Submitted by Jayde at: December 28, 2010
I know that we need to break this school to prison pipeline. Children & youths need guidance, treatment , health services NOT Prison. Our future is at stake lw/ locking up youths & young adults at the rate we do.

Submitted by Peg at: December 14, 2010
This is a very strong statement that should motivate people to understand the absurdity of the level of incarceration this nation maintains and the effect this has on children. I live in Virginia. Need I say more?

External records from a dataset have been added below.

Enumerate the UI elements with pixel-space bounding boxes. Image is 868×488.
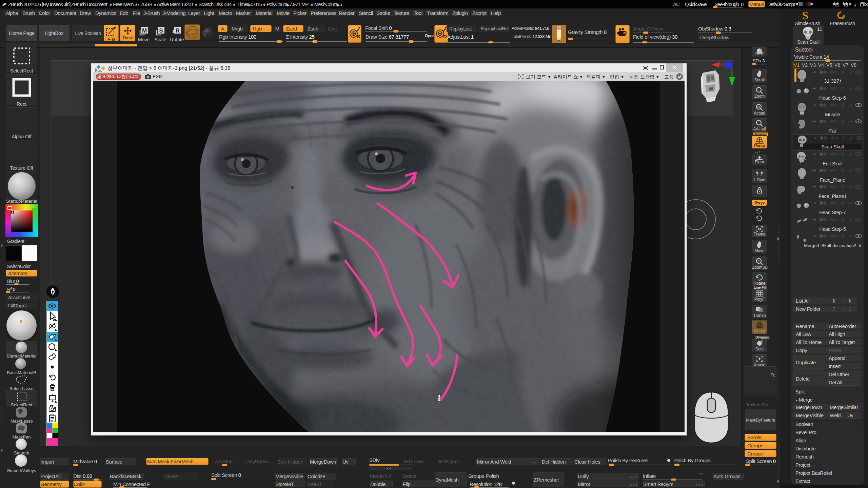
svg-text:x1: x1 [757,105,761,109]
svg-text:S: S [159,27,163,34]
svg-text:D: D [443,34,447,39]
svg-text:S: S [357,34,360,39]
svg-text:M: M [142,27,147,34]
svg-text:z: z [761,219,762,222]
svg-text:S: S [802,10,809,21]
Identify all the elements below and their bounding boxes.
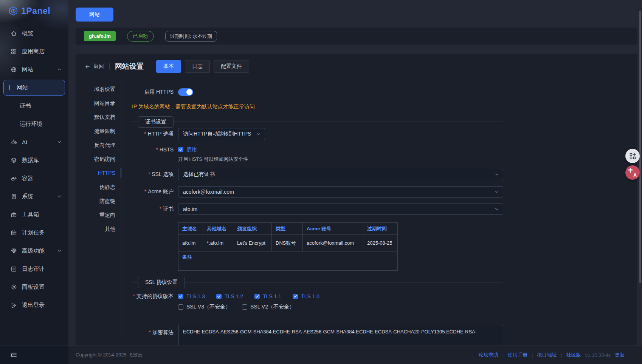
sidebar-item-cronjob[interactable]: 计划任务 (0, 224, 68, 242)
globe-icon (11, 66, 17, 73)
sidebar-item-label: AI (22, 139, 27, 145)
cert-table-row: afo.im*.afo.imLet's EncryptDNS账号acofork@… (178, 235, 398, 251)
protocol-checkbox-TLS 1.3[interactable] (178, 294, 183, 299)
protocol-checkbox-TLS 1.0[interactable] (293, 294, 298, 299)
protocol-checkbox-label[interactable]: TLS 1.0 (301, 293, 319, 299)
tab-website[interactable]: 网站 (76, 8, 113, 22)
sidebar-item-website[interactable]: 网站 (0, 60, 68, 79)
protocol-checkbox-TLS 1.1[interactable] (254, 294, 260, 299)
settings-tab-log[interactable]: 日志 (185, 60, 210, 73)
site-name-badge[interactable]: gh.afo.im (84, 31, 116, 41)
protocol-option: TLS 1.1 (254, 293, 281, 299)
sidebar-item-logout[interactable]: 退出登录 (0, 296, 68, 314)
side-tab-伪静态[interactable]: 伪静态 (85, 180, 121, 194)
footer-separator: | (532, 352, 533, 358)
chevron-down-icon (495, 190, 499, 194)
cert-table-cell: *.afo.im (203, 235, 233, 251)
cert-table-header: 主域名 (178, 223, 203, 235)
chevron-down-icon (256, 132, 261, 136)
acme-account-row: Acme 账户 acofork@foxmail.com (132, 186, 503, 197)
app-name: 1Panel (21, 6, 50, 16)
protocol-checkbox-label[interactable]: SSL V3（不安全） (186, 304, 231, 310)
sidebar-item-system[interactable]: 系统 (0, 187, 68, 205)
sidebar-item-overview[interactable]: 概览 (0, 24, 68, 42)
https-form: 启用 HTTPS IP 为域名的网站，需要设置为默认站点才能正常访问 证书设置 … (121, 78, 503, 345)
protocol-checkbox-label[interactable]: TLS 1.3 (186, 293, 205, 299)
app-launcher-button[interactable] (625, 149, 640, 163)
side-tab-网站目录[interactable]: 网站目录 (85, 96, 121, 110)
sidebar-item-label: 数据库 (22, 157, 39, 164)
chevron-down-icon (57, 194, 62, 199)
page-scrollbar[interactable] (639, 11, 641, 283)
protocol-checkbox-label[interactable]: TLS 1.2 (225, 293, 243, 299)
version-text: v1.10.30-lts (585, 352, 611, 358)
check-icon (179, 295, 183, 298)
side-tab-重定向[interactable]: 重定向 (85, 208, 121, 222)
cert-table-header: 类型 (272, 223, 303, 235)
settings-tab-basic[interactable]: 基本 (156, 60, 181, 73)
sidebar-item-label: 退出登录 (22, 302, 45, 309)
http-option-select[interactable]: 访问HTTP自动跳转到HTTPS (178, 128, 265, 140)
sidebar-item-app-store[interactable]: 应用商店 (0, 42, 68, 60)
protocol-versions-row-2: SSL V3（不安全）SSL V2（不安全） (132, 304, 503, 310)
side-tab-防盗链[interactable]: 防盗链 (85, 194, 121, 208)
app-logo[interactable]: 1Panel (0, 0, 68, 22)
sidebar-item-label: 系统 (22, 193, 33, 200)
sidebar-item-toolbox[interactable]: 工具箱 (0, 205, 68, 224)
collapse-sidebar-button[interactable] (10, 351, 17, 359)
sidebar-item-log-audit[interactable]: 日志审计 (0, 260, 68, 278)
cert-table-note-value (178, 263, 398, 271)
side-tab-反向代理[interactable]: 反向代理 (85, 138, 121, 152)
page-tabs: 基本日志配置文件 (156, 60, 249, 73)
side-tab-默认文档[interactable]: 默认文档 (85, 110, 121, 124)
acme-account-select[interactable]: acofork@foxmail.com (178, 186, 503, 197)
side-tab-流量限制[interactable]: 流量限制 (85, 124, 121, 138)
sidebar-item-database[interactable]: 数据库 (0, 151, 68, 169)
update-link[interactable]: 更新 (615, 352, 625, 358)
cert-table-cell: DNS账号 (272, 235, 303, 251)
certificate-select[interactable]: afo.im (178, 204, 503, 215)
side-tab-HTTPS[interactable]: HTTPS (85, 166, 121, 180)
protocol-checkbox-SSL V3（不安全）[interactable] (178, 304, 183, 310)
sidebar: 1Panel 概览应用商店网站网站证书运行环境AI数据库容器系统工具箱计划任务高… (0, 0, 68, 364)
side-tab-密码访问[interactable]: 密码访问 (85, 152, 121, 166)
sidebar-subitem-runtime[interactable]: 运行环境 (0, 115, 68, 133)
ssl-protocol-divider: SSL 协议设置 (132, 282, 502, 282)
footer-link-社区版[interactable]: 社区版 (566, 352, 581, 358)
ssl-option-row: SSL 选项 选择已有证书 (132, 169, 503, 180)
footer: Copyright © 2014-2025 飞致云 论坛求助|使用手册|项目地址… (68, 345, 642, 364)
cert-table-cell: afo.im (178, 235, 203, 251)
1panel-logo-icon (8, 6, 18, 16)
footer-link-项目地址[interactable]: 项目地址 (537, 352, 557, 358)
sidebar-subitem-website-list[interactable]: 网站 (3, 80, 65, 96)
sidebar-subitem-label: 运行环境 (20, 120, 42, 128)
protocol-checkbox-label[interactable]: SSL V2（不安全） (250, 304, 295, 310)
sidebar-item-ai[interactable]: AI (0, 133, 68, 151)
sidebar-item-container[interactable]: 容器 (0, 169, 68, 187)
http-option-value: 访问HTTP自动跳转到HTTPS (183, 131, 251, 137)
footer-link-论坛求助[interactable]: 论坛求助 (479, 352, 498, 358)
translate-button[interactable]: 中 A (625, 165, 640, 180)
cipher-input[interactable]: ECDHE-ECDSA-AES256-GCM-SHA384:ECDHE-RSA-… (178, 325, 503, 345)
footer-link-使用手册[interactable]: 使用手册 (508, 352, 527, 358)
back-button[interactable]: 返回 (85, 63, 104, 70)
sidebar-item-advanced[interactable]: 高级功能 (0, 242, 68, 260)
sidebar-subitem-certificate[interactable]: 证书 (0, 97, 68, 115)
ssl-option-select[interactable]: 选择已有证书 (178, 169, 503, 180)
sidebar-item-label: 概览 (22, 30, 33, 37)
cert-settings-section-title: 证书设置 (138, 116, 174, 128)
protocol-option: TLS 1.3 (178, 293, 205, 299)
hsts-checkbox[interactable] (178, 147, 183, 152)
side-tab-其他[interactable]: 其他 (85, 222, 121, 236)
protocol-checkbox-SSL V2（不安全）[interactable] (242, 304, 247, 310)
sidebar-footer (0, 345, 68, 364)
enable-https-toggle[interactable] (178, 88, 193, 96)
protocol-checkbox-label[interactable]: TLS 1.1 (263, 293, 281, 299)
check-icon (217, 295, 221, 298)
side-tab-域名设置[interactable]: 域名设置 (85, 82, 121, 96)
settings-tab-config-file[interactable]: 配置文件 (214, 60, 249, 73)
protocol-checkbox-TLS 1.2[interactable] (216, 294, 222, 299)
hsts-checkbox-label[interactable]: 启用 (186, 146, 197, 153)
cert-table-header: 其他域名 (203, 223, 233, 235)
sidebar-item-panel-settings[interactable]: 面板设置 (0, 278, 68, 296)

Submitted by Anonymous at: December 12, 2010
The column heavily reinforced what I already believed. It is totally unacceptable that this pipeline flourishes because of the profit motive. How do we stop it?

Submitted by Marge at: December 11, 2010
This is great! I am part of a Congregation of Women Religious working with ICCR (Interfaith Center for Corporate Responsibility) with resolutions before CCA on an annual basis. The tie to the Arizona immigration law is important information to get out there. Thank you.

Submitted by Karen at: December 11, 2010
AMEN!! Thank you for bringing attention to this serious issue.

Submitted by lib at: December 11, 2010
Excellent Column and so important to be heard. I am wondering what was the outcome of the creative approach to breaking up the cradle to prison pipeline, i.e. joining it to bring about change from within. How was the CCA shareholders meeting and what were the results? I would love to hear from those who attended about their sense of the possibility for change. And thank you for the great work you are doing and have been dedicated to for so many many yrs. God Bless

Submitted by hermy at: December 11, 2010
thank-you Mrs. Edelman for this well written and thoughtful article.Private prisons,for profit have been a troubling concept for me as it assures a steady supply of clientele.I'm so glad to hear about ex-prisoners becoming stockholders and attending yearly shareholder meetings,maybe the small beginning will someday bring some form of justice to the prisons

Submitted by Anonymous at: December 10, 2010
A hugely embarrassing situation for the self-proclaimed role model for the rest of the world that must not be allowed to continue.

Submitted by grannyd at: December 10, 2010
What about providing education and training while in prison, so they will have a possibly of getting a job when they leave prison!